2/1 マリインスキー・オペラ「イーゴリ公」
プロローグと3 幕
指揮 : ワレリー・ゲルギエフ
演出 : エフゲニー・ソコヴニン
2001年版演出 : イルキン・ガビトフ
音楽監修(2007年) : ワレリー・ゲルギエフ
「ポロヴェッツ人の踊り」 振付 : ミハイル・フォーキン
装置・衣裳 : ニーナ・ティホーノワ/ニコライ・メルニコフ
装置復元 : ヴャチェスラフ・オクネフ
照明 : ウラジーミル・ルカセヴィチ
首席合唱指揮 : アンドレイ・ペトレンコ
楽曲指導 : イリーナ・ソボレワ
出 演
イーゴリ公 (プチーヴリの公) : セルゲイ・ムルザーエフ
ヤロスラーヴナ (その妻) : エカテリーナ・シマノーヴィチ
ウラジーミル (彼らの息子) : セルゲイ・セミーシクル
ガリツキー公 (ヤロスラーヴナの兄) : アレクサンドル・モローゾフ
コンチャーク汗 (ポロヴェッツ人の長) : アレクセイ・タノヴィツキー
コンチャコーヴナ (その娘) : ズラータ・ブルイチェワ
オヴルール (キリスト教徒のポロヴェッツ人) : ワシーリー・ゴルシコーフ
スクーラ (クドーク弾き) : グリゴリー・カラショーフ
エローシュカ (クドーク弾き) : アンドレイ・ポポーフ
ヤロスラーヴナの乳母 : エレーナ・ソンメル
ポロヴェッツ人の娘 : タチアーナ・パヴロフスカヤ
【ポロヴェッツ人の踊り】
: ポリーナ・ラッサーディナ
: イスロム・バイムラードフ
: エレーナ・バジェノワ
: ゲンナジー・ニコラーエフ
完全版の上演ではなかったけれども、それでも実質上演時間が休憩込みで3時間40分近く、休憩は1回しかなかったので非常に疲れた。しかもNHKホールの3階席は拷問椅子といってもいいほど狭かった。日曜日にもう一回観るのだけど、公演自体は非常に良かったのにあの席にまた4時間近く座るのかと思うとクラクラしてしまう。

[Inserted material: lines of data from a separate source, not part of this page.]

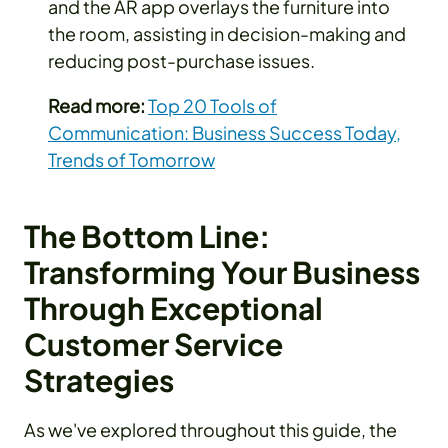
and the AR app overlays the furniture into
the room, assisting in decision-making and
reducing post-purchase issues.
Read more:
Top 20 Tools of
Communication: Business Success Today,
Trends of Tomorrow
The Bottom Line:
Transforming Your Business
Through Exceptional
Customer Service
Strategies
As we've explored throughout this guide, the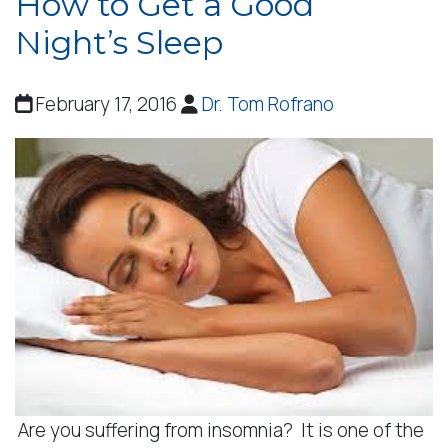
How to Get a Good
Night’s Sleep
February 17, 2016
Dr. Tom Rofrano
Are you suffering from insomnia? It is one of the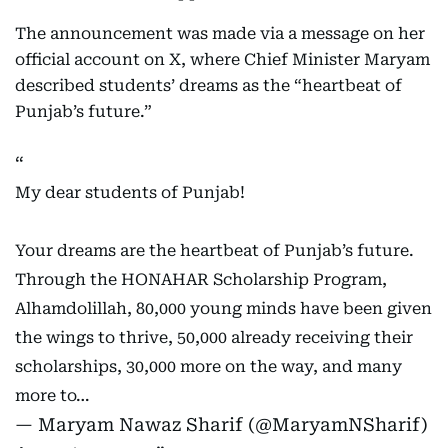
The announcement was made via a message on her
official account on X, where Chief Minister Maryam
described students’ dreams as the “heartbeat of
Punjab’s future.”
My dear students of Punjab!
Your dreams are the heartbeat of Punjab’s future.
Through the HONAHAR Scholarship Program,
Alhamdolillah, 80,000 young minds have been given
the wings to thrive, 50,000 already receiving their
scholarships, 30,000 more on the way, and many
more to…
— Maryam Nawaz Sharif (@MaryamNSharif)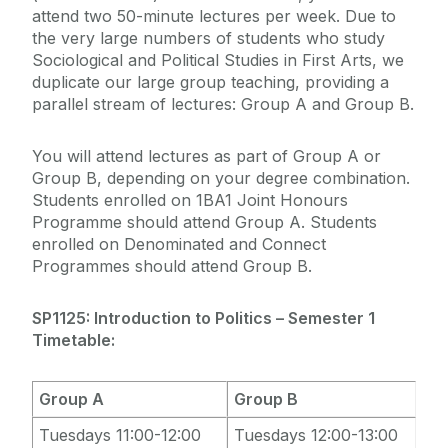
attend two 50-minute lectures per week. Due to
the very large numbers of students who study
Sociological and Political Studies in First Arts, we
duplicate our large group teaching, providing a
parallel stream of lectures: Group A and Group B.
You will attend lectures as part of Group A or
Group B, depending on your degree combination.
Students enrolled on 1BA1 Joint Honours
Programme should attend Group A. Students
enrolled on Denominated and Connect
Programmes should attend Group B.
SP1125: Introduction to Politics – Semester 1
Timetable:
Group A
Group B
Tuesdays 11:00-12:00
Tuesdays 12:00-13:00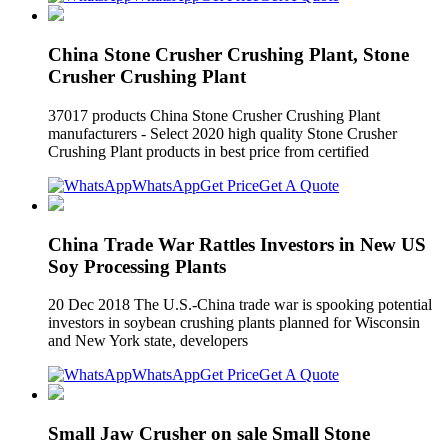
China Stone Crusher Crushing Plant, Stone
Crusher Crushing Plant
37017 products China Stone Crusher Crushing Plant
manufacturers - Select 2020 high quality Stone Crusher
Crushing Plant products in best price from certified
WhatsApp
Get Price
Get A Quote
China Trade War Rattles Investors in New US
Soy Processing Plants
20 Dec 2018 The U.S.-China trade war is spooking potential
investors in soybean crushing plants planned for Wisconsin
and New York state, developers
WhatsApp
Get Price
Get A Quote
Small Jaw Crusher on sale Small Stone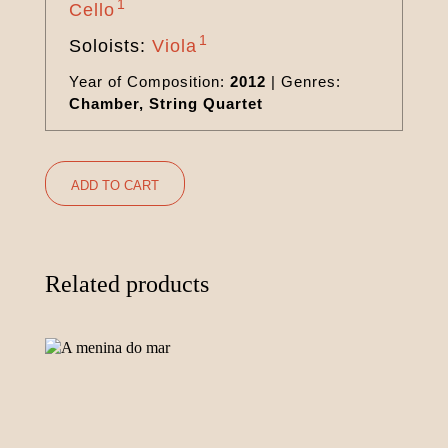
1
Cello
1
Soloists:
Viola
Year of Composition:
2012
|
Genres:
Chamber, String Quartet
ADD TO CART
Related products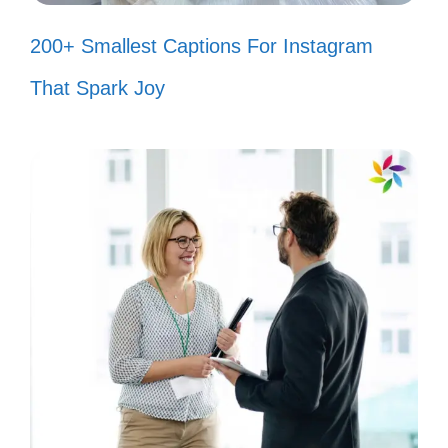
Bunny rhymes! 🎉
200+ Smallest Captions For Instagram
Got my shades on and my Bad
That Spark Joy
Bunny playlist ready! 😎
Just a girl with a heart full of Bad
Bunny lyrics! 💕
In a world full of trends, I’ll be a Bad
Bunny classic! 🎶
Feeling cute, might drop a Bad
Bunny reference later! 😜
Bad Bunny vibes only—let’s keep it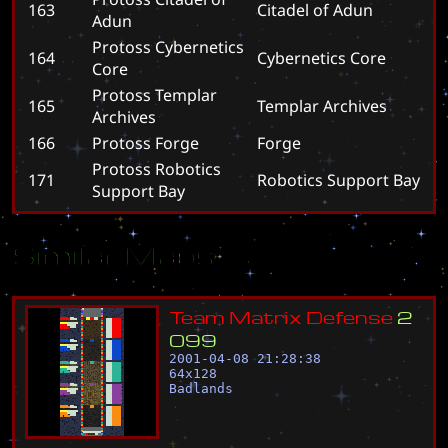
163
C
i
t
a
d
e
l
o
f
A
d
u
n
Adun
Protoss Cybernetics
164
C
y
b
e
r
n
e
t
i
c
s
C
o
r
e
Core
Protoss Templar
165
T
e
m
p
l
a
r
A
r
c
h
i
v
e
s
Archives
166
Protoss Forge
F
o
r
g
e
Protoss Robotics
171
R
o
b
o
t
i
c
s
S
u
p
p
o
r
t
B
a
y
Support Bay
Similar Maps
T
e
a
m
M
a
t
r
i
x
D
e
f
e
n
s
e
2
0
9
9
2001-04-08 21:28:38
64
x
128
Badlands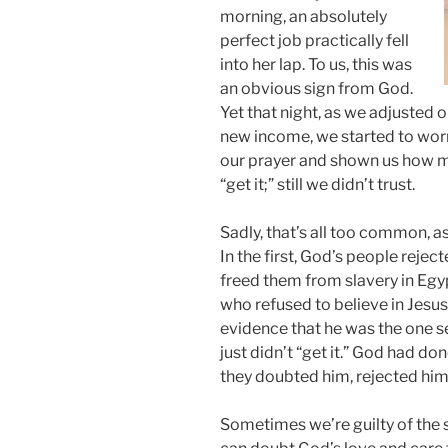
morning, an absolutely
perfect job practically fell
into her lap. To us, this was
an obvious sign from God.
Yet that night, as we adjusted 
new income, we started to wor
our prayer and shown us how muc
“get it;” still we didn’t trust.
Sadly, that’s all too common, as
In the first, God’s people rejec
freed them from slavery in Egyp
who refused to believe in Jesu
evidence that he was the one se
just didn’t “get it.” God had do
they doubted him, rejected him
Sometimes we’re guilty of the 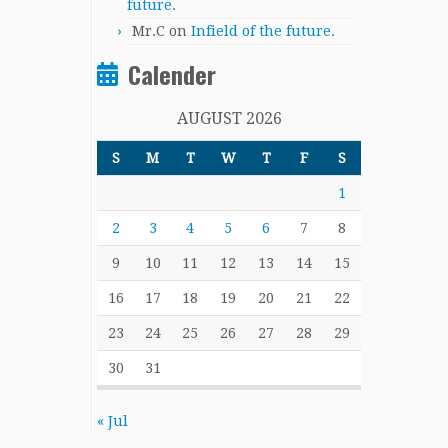
future.
Mr.C
on
Infield of the future.
Calender
AUGUST 2026
S
M
T
W
T
F
S
1
2
3
4
5
6
7
8
9
10
11
12
13
14
15
16
17
18
19
20
21
22
23
24
25
26
27
28
29
30
31
« Jul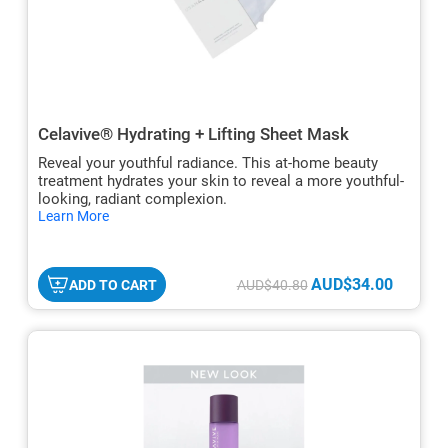
Celavive® Hydrating + Lifting Sheet Mask
Reveal your youthful radiance. This at-home beauty
treatment hydrates your skin to reveal a more youthful-
looking, radiant complexion.
hide
Learn More
txt
AUD$34.00
ADD TO CART
AUD$40.80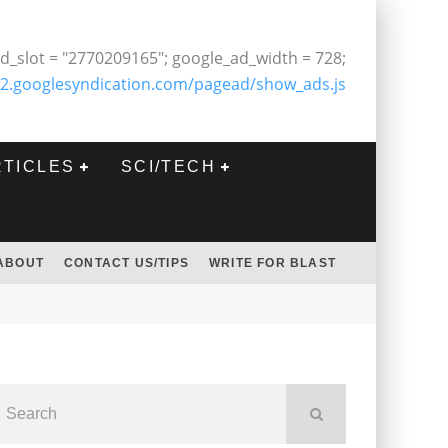
d_slot = "2770209165"; google_ad_width = 728;
2.googlesyndication.com/pagead/show_ads.js
RTICLES
SCI/TECH
ABOUT
CONTACT US/TIPS
WRITE FOR BLAST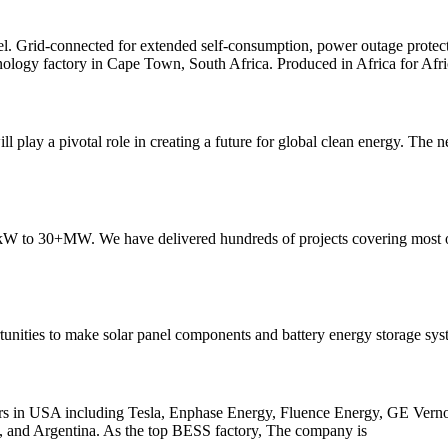
el. Grid-connected for extended self-consumption, power outage protect
hnology factory in Cape Town, South Africa. Produced in Africa for Afri
 play a pivotal role in creating a future for global clean energy. The 
30kW to 30+MW. We have delivered hundreds of projects covering most
unities to make solar panel components and battery energy storage syst
rers in USA including Tesla, Enphase Energy, Fluence Energy, GE Verno
nam, and Argentina. As the top BESS factory, The company is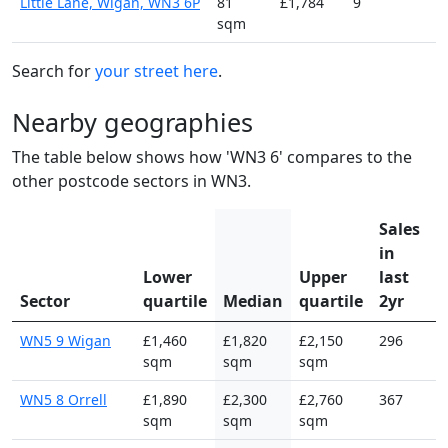
Little Lane, Wigan, WN3 6P
81
£1,784
9
sqm
Search for
your street here
.
Nearby geographies
The table below shows how 'WN3 6' compares to the
other postcode sectors in WN3.
Sales
in
Lower
Upper
last
Sector
quartile
Median
quartile
2yr
WN5 9 Wigan
£1,460
£1,820
£2,150
296
sqm
sqm
sqm
WN5 8 Orrell
£1,890
£2,300
£2,760
367
sqm
sqm
sqm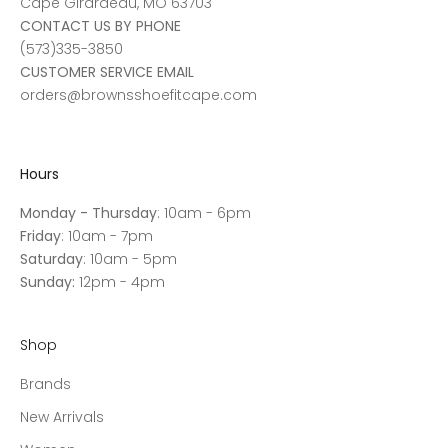
Cape Girardeau, MO 63703
CONTACT US BY PHONE
(573)335-3850
CUSTOMER SERVICE EMAIL
orders@brownsshoefitcape.com
Hours
Monday - Thursday
: 10am - 6pm
Friday
: 10am - 7pm
Saturday
: 10am - 5pm
Sunday:
12pm - 4pm
Shop
Brands
New Arrivals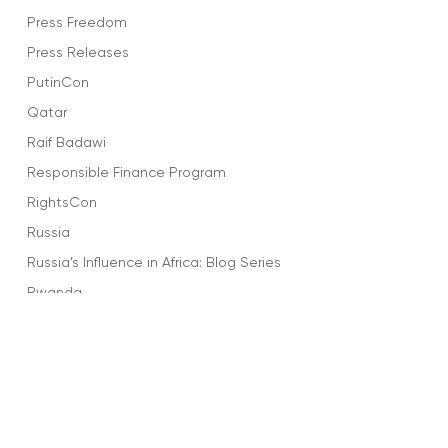
Press Freedom
Press Releases
PutinCon
Qatar
Raif Badawi
Responsible Finance Program
RightsCon
Russia
Russia’s Influence in Africa: Blog Series
Rwanda
Salma Al-Shehab
Saudi Arabia
Sharofiddin Gadoev
Social Media
Sports and Dictators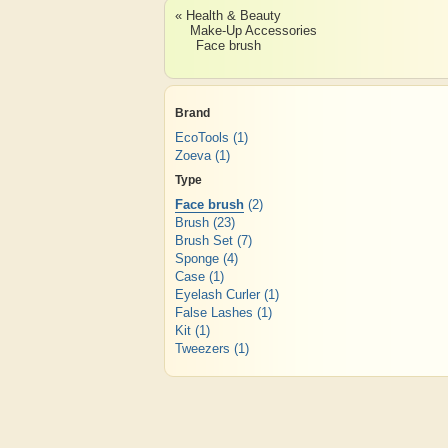
« Health & Beauty
Make-Up Accessories
Face brush
Brand
EcoTools
(1)
Zoeva
(1)
Type
Face brush
(2)
Brush
(23)
Brush Set
(7)
Sponge
(4)
Case
(1)
Eyelash Curler
(1)
False Lashes
(1)
Kit
(1)
Tweezers
(1)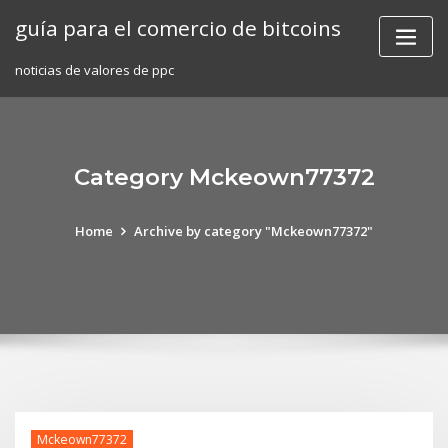
Skip
guía para el comercio de bitcoins
to
content
noticias de valores de ppc
Category Mckeown77372
Home
Archive by category "Mckeown77372"
Mckeown77372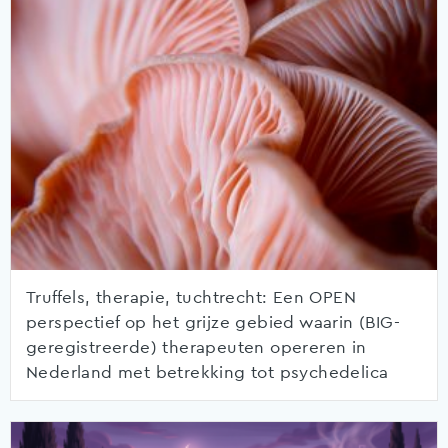
Truffels, therapie, tuchtrecht: Een OPEN
perspectief op het grijze gebied waarin (BIG-
geregistreerde) therapeuten opereren in
Nederland met betrekking tot psychedelica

「イーゴリ公」といえば「ポロヴェッツ人の踊り(ダッタン人の踊り)」。イスロム・バイムラードフが踊ると聞いて、いてもたってもいられなくなり、当初予定より一枚チケットを買い足した。サンクトペテルブルグ建都300周年記念ガラでの「ダッタン人の踊り」のバイムラードフさんがあまりにも素敵だったから。しかも、ジャパンアーツのキャスト発表を見たら、マリインスキーでも随一のゴージャスな美貌を誇るキャラクター・ダンサーのエレーナ・バジェーノワも踊るという。エレーナさん、先週末はワシントンでのマリインスキー・バレエの「ラ・バヤデール」でアイーヤ役で出演していたのに、今は東京にいるなんてすごい。もっと事前にキャストを発表してくれていたら、もっと良い席で観たのになあ。日曜日の席なんて、E席で3階の一番後ろの列なのだ。今日も3階の8列目だったけど。
そして、その「ポロヴェッツ人の踊り」だけど、もーーーーーーバイムラードフさんのあまりの切れ味鋭い踊りに鼻血が出そうだった。ザ・キャラクター・ダンサーというべき、シャープで激しい、炎のような踊りなのだけど、着地は美しく、もともと長い腕や脚をさらに長く見せるアクセントが効いて大きな動き。連続した跳躍も一回一回が高くてリズミカルで素晴らしいことこの上なし。弓を射るポーズもしなやかで、見得を切るさまがきまっている。ホント、観られて良かった!エレーナさんも本当につややかで美しかった。弓矢を持った男たちがいっせいにトゥールザンレールしたり、エキゾチックで官能的な衣装の女性ダンサーたちが柔らかく踊ったりと、群舞もとても見ごたえがあった。席は遠かったけど、でも正面だったから非常に良く見えた。もう一回バイムラードフさんが観られると思うととっても幸せ。もっといい席にすればよかった。(でも、高いのよね)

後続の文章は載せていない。